(Beginning of Records shown)

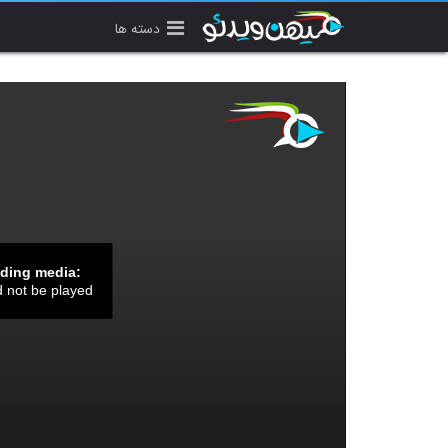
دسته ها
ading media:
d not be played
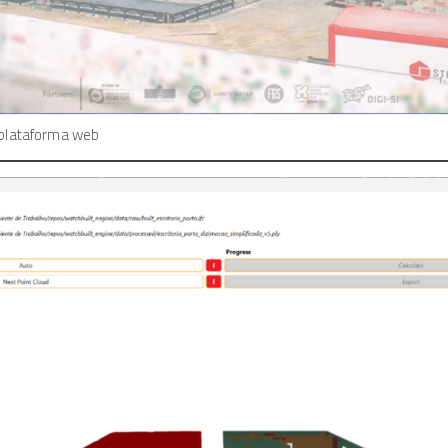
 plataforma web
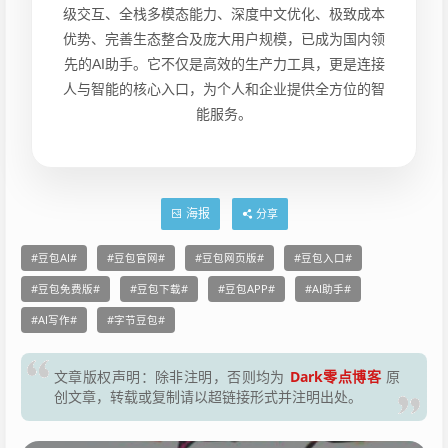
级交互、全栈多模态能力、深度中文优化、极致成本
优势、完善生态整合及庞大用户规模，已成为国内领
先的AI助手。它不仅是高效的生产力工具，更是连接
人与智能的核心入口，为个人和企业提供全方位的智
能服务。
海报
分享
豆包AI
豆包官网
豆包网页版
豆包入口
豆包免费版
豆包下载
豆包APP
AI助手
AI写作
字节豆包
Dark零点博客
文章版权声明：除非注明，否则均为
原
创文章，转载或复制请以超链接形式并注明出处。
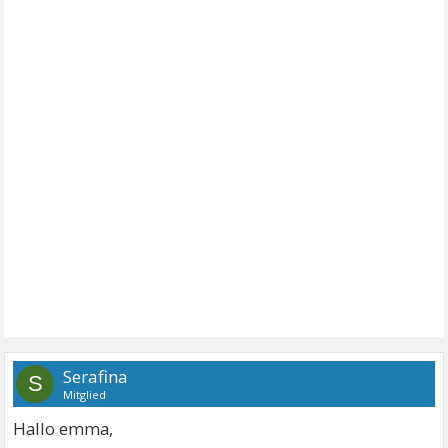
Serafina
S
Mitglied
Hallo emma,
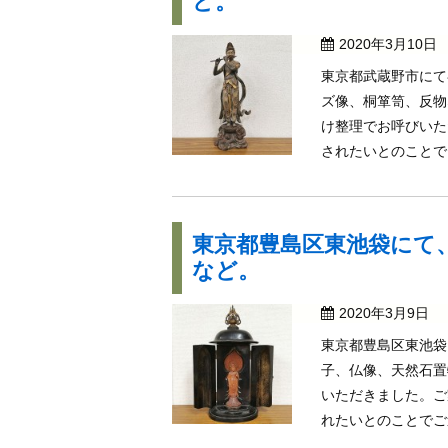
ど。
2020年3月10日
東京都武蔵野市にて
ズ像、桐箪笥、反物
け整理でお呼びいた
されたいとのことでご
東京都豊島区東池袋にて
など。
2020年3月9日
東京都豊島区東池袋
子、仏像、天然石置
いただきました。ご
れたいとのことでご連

(End of Records shown)
(Beginning of Records shown)

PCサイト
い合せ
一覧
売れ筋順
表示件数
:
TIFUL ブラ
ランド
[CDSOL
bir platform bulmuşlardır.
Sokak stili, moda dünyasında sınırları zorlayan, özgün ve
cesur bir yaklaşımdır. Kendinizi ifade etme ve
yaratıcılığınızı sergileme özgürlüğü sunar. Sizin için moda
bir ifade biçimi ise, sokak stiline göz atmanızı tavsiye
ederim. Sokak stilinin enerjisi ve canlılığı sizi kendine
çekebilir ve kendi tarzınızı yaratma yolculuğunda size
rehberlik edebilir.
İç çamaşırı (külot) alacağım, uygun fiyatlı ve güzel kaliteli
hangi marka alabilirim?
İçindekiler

(End of Records shown)

Work instructions:
Lines with "moda": copy every one of them from the listing above.

Completed exercise:
Sokak stili, moda dünyasında sınırları zorlayan, özgün ve
yaratıcılığınızı sergileme özgürlüğü sunar. Sizin için moda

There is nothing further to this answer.